Rio - De agora em diante, está mais difícil a entrada de objetos ilegais, como armamentos e celulares, ou de drogas na área de segurança máxima do Complexo Penitenciário de Gericinó, na Zona Oeste do Rio.
Uma nova portaria, inaugurada nesta terça-feira pelo governador Sérgio Cabral, terá redobradas a vigilância e a revista das pessoas, funcionários e visitantes, que entarem no setor. Haverá também um centro de monitoramento de câmeras que vigiará atentamente os cerca de 14 mil presos de todo o complexo penitenciário – por enquanto, o centro funciona apenas com imagens recebidas das 16 câmeras do Presídio Bangu 1.
O projeto, que está sendo implantado pelo governo do estado, se constituirá de 196 câmeras. As imagens de todas as prisões irão para o centro de monitoramento no prédio da portaria, de onde poderão ser acompanhadas pelos agentes penitenciários.

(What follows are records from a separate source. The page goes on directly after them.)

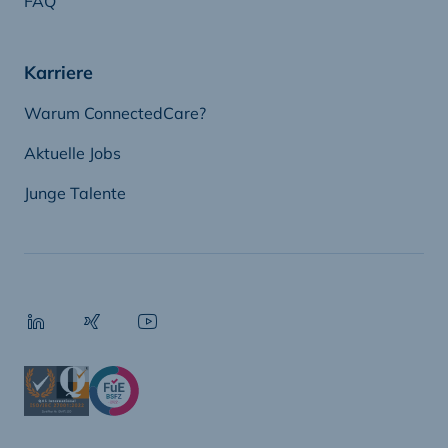
FAQ
Karriere
Warum ConnectedCare?
Aktuelle Jobs
Junge Talente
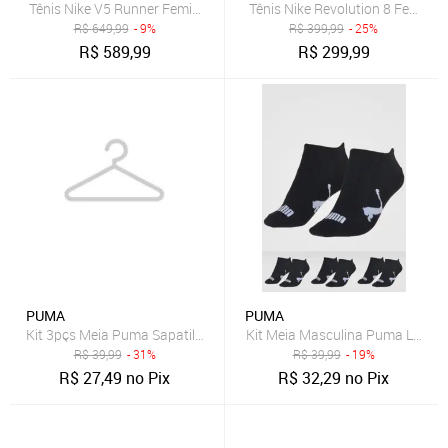
Tênis Nike V5 Runner Feminino
Tênis Nike Revolution 8 Feminin
R$
649,99
- 9%
R$
399,99
- 25%
R$
589,99
R$
299,99
PUMA
PUMA
Kit 3pçs Meia Puma Sapatilha Esportiva Preta
Kit Meia Masculina Puma Logo C
R$
39,99
- 31%
R$
39,99
- 19%
R$
27,49
no Pix
R$
32,29
no Pix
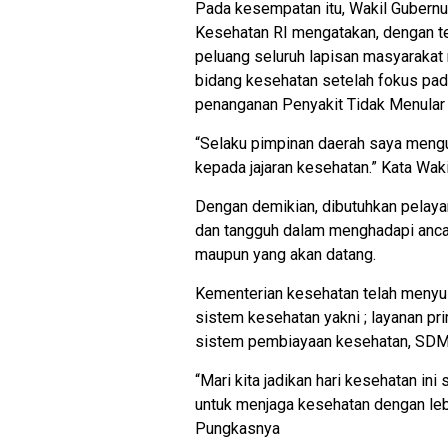
Pada kesempatan itu, Wakil Guber
Kesehatan RI mengatakan, dengan t
peluang seluruh lapisan masyarakat
bidang kesehatan setelah fokus pa
penanganan Penyakit Tidak Menular
“Selaku pimpinan daerah saya meng
kepada jajaran kesehatan.” Kata Wa
Dengan demikian, dibutuhkan pelayan
dan tangguh dalam menghadapi ancam
maupun yang akan datang.
Kementerian kesehatan telah menyus
sistem kesehatan yakni ; layanan pri
sistem pembiayaan kesehatan, SDM 
“Mari kita jadikan hari kesehatan i
untuk menjaga kesehatan dengan lebi
Pungkasnya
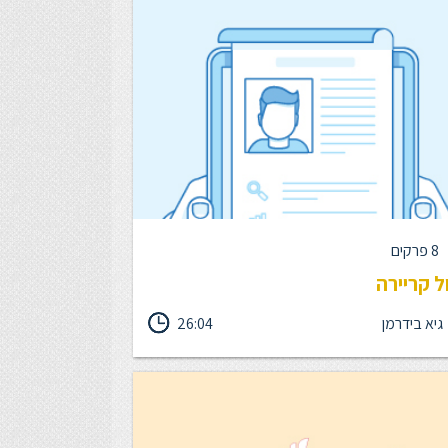
8 פרקים
ל קריירה
גיא בידרמן
26:04
ה זו נבין איך ניתן לנהל את הקריירה של העובד,
ות שיפור מידת המחוייבות, האקלים הצוותי,
השייכות, ההתלהבות והביצועים - על ידי individual
developme, ובקיצור - IDP.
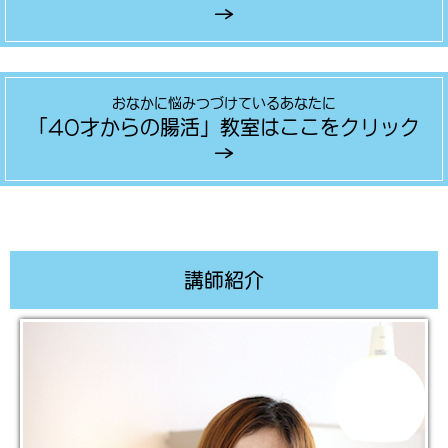
→
おなかに悩みつづけているあなたに
「40才からの腸活」教室はここをクリック
→
講師紹介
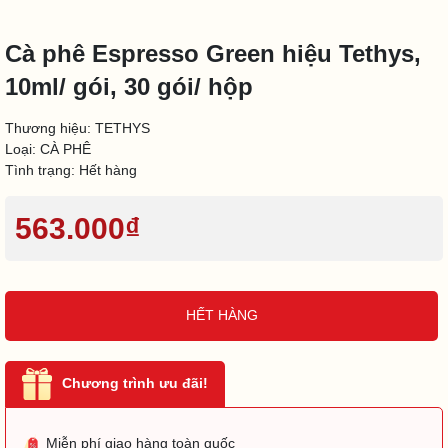
Cà phê Espresso Green hiệu Tethys,
10ml/ gói, 30 gói/ hộp
Thương hiệu:
TETHYS
Loại:
CÀ PHÊ
Tình trạng:
Hết hàng
563.000₫
HẾT HÀNG
Chương trình ưu đãi!
Miễn phí giao hàng toàn quốc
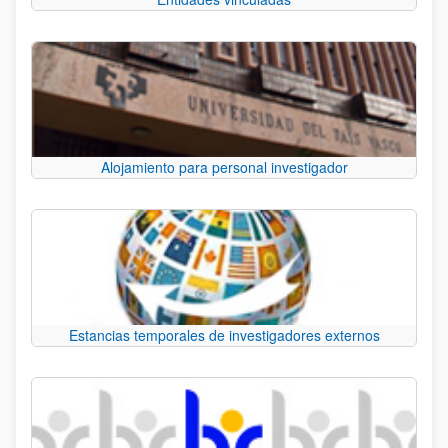
Alojamiento para personal investigador
Estancias temporales de investigadores externos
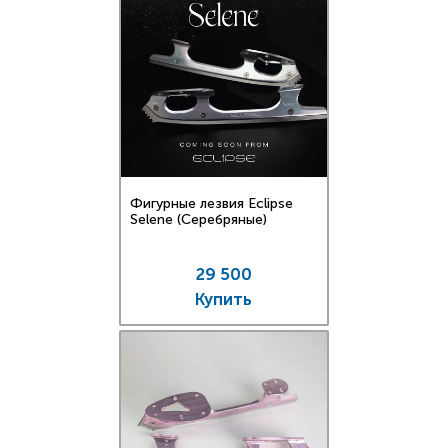
Фигурные лезвия Eclipse
Selene (Серебряные)
29 500
Купить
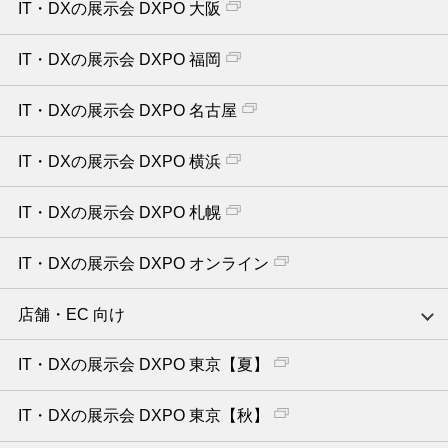
IT・DXの展示会 DXPO 大阪
IT・DXの展示会 DXPO 福岡
IT・DXの展示会 DXPO 名古屋
IT・DXの展示会 DXPO 横浜
IT・DXの展示会 DXPO 札幌
IT・DXの展示会 DXPO オンライン
店舗・EC 向け
IT・DXの展示会 DXPO 東京【夏】
IT・DXの展示会 DXPO 東京【秋】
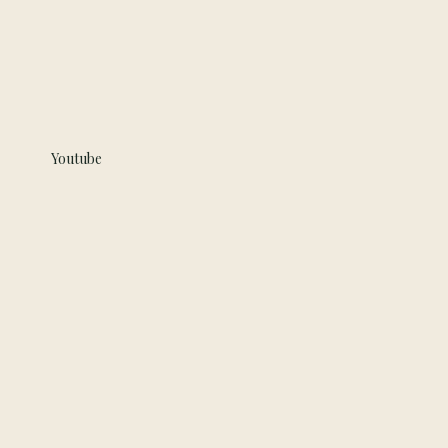
Youtube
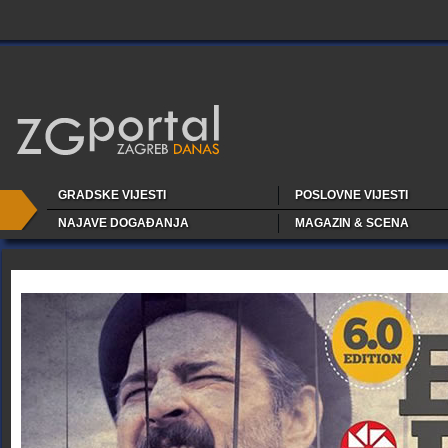
GRADSKE VIJESTI
POSLOVNE VIJESTI
NAJAVE DOGAĐANJA
MAGAZIN & SCENA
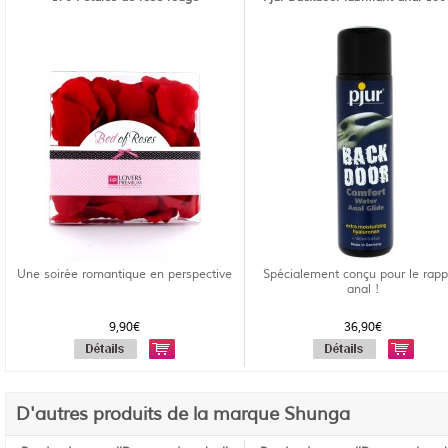
Une soirée romantique en perspective
Spécialement conçu pour le rapp
anal !
9,90€
36,90€
D'autres produits de la marque Shunga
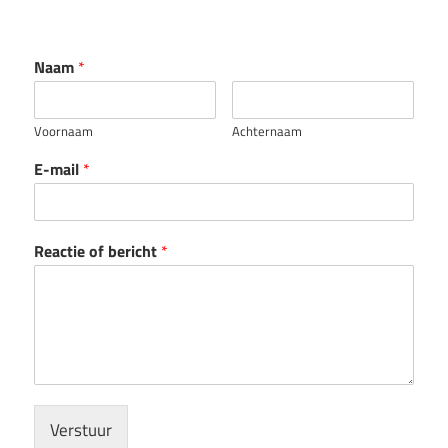
Naam
*
Voornaam
Achternaam
E-mail
*
Reactie of bericht
*
Verstuur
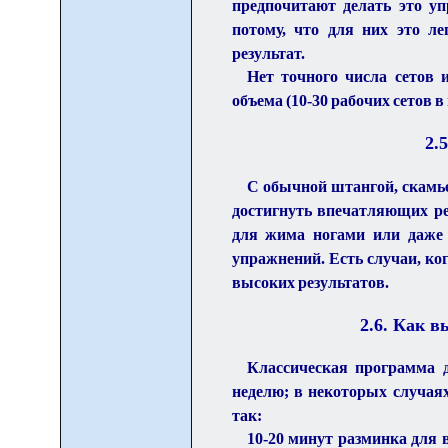
предпочитают делать это у
потому, что для них это ле
результат.
Нет точного числа сетов 
объема (10-30 рабочих сетов 
2.
5
С обычной штангой, скамье
достигнуть впечатляющих ре
для жима ногами или даже 
упражнений. Есть случаи, ко
высоких результатов.
2.
6
. Как в
Классическая программа д
неделю; в некоторых случаях
так:
10-20 минут разминка для в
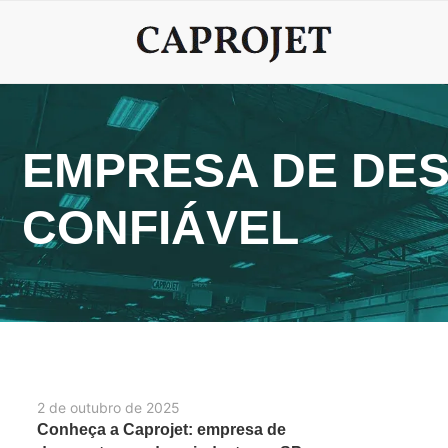
EMPRESA DE DE
CONFIÁVEL
2 de outubro de 2025
Conheça a Caprojet: empresa de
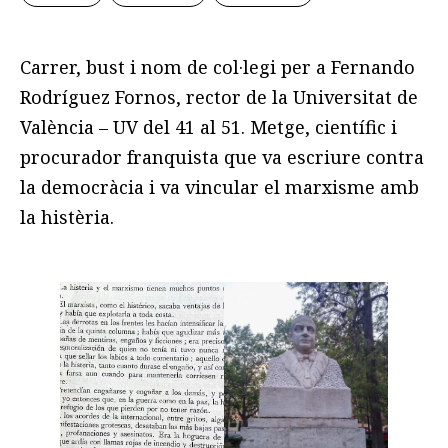
Carrer, bust i nom de col·legi per a Fernando
Rodríguez Fornos, rector de la Universitat de
València – UV del 41 al 51. Metge, científic i
procurador franquista que va escriure contra
la democràcia i va vincular el marxisme amb
la histèria.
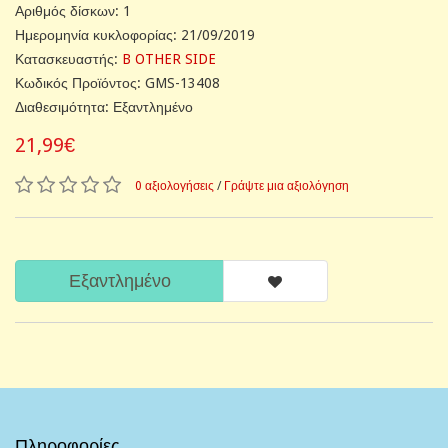
Αριθμός δίσκων: 1
Ημερομηνία κυκλοφορίας: 21/09/2019
Κατασκευαστής:
B OTHER SIDE
Κωδικός Προϊόντος: GMS-13408
Διαθεσιμότητα: Εξαντλημένο
21,99€
0 αξιολογήσεις
/
Γράψτε μια αξιολόγηση
Εξαντλημένο
Πληροφορίες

A grande novidade da portaria é um scanner, aparelho comprado pelo governo do estado por R$ 1,3 milhão que detecta qualquer tipo de objeto e até substância química, como cocaína e maconha, sob as roupas da pessoa que está entrando no setor de segurança máxima, constituído de 11 prisões e de uma população carcerária de 5,5 mil internos. Nesta área, trabalham aproximadamente 800 servidores. Depois de passar pelo scanner, a pessoa terá de atravessar um pórtico dotado de detector de metais.
Segundo o secretário de Administração Penitenciária, César Rubens Monteiro, o custo do scanner também inclui o treinamento de pessoal para a operação do aparelho e a manutenção do equipamento durante um ano. A empresa que está instalando o aparelho garantiu ao secretário que em dois meses o scanner estará funcionando plenamente.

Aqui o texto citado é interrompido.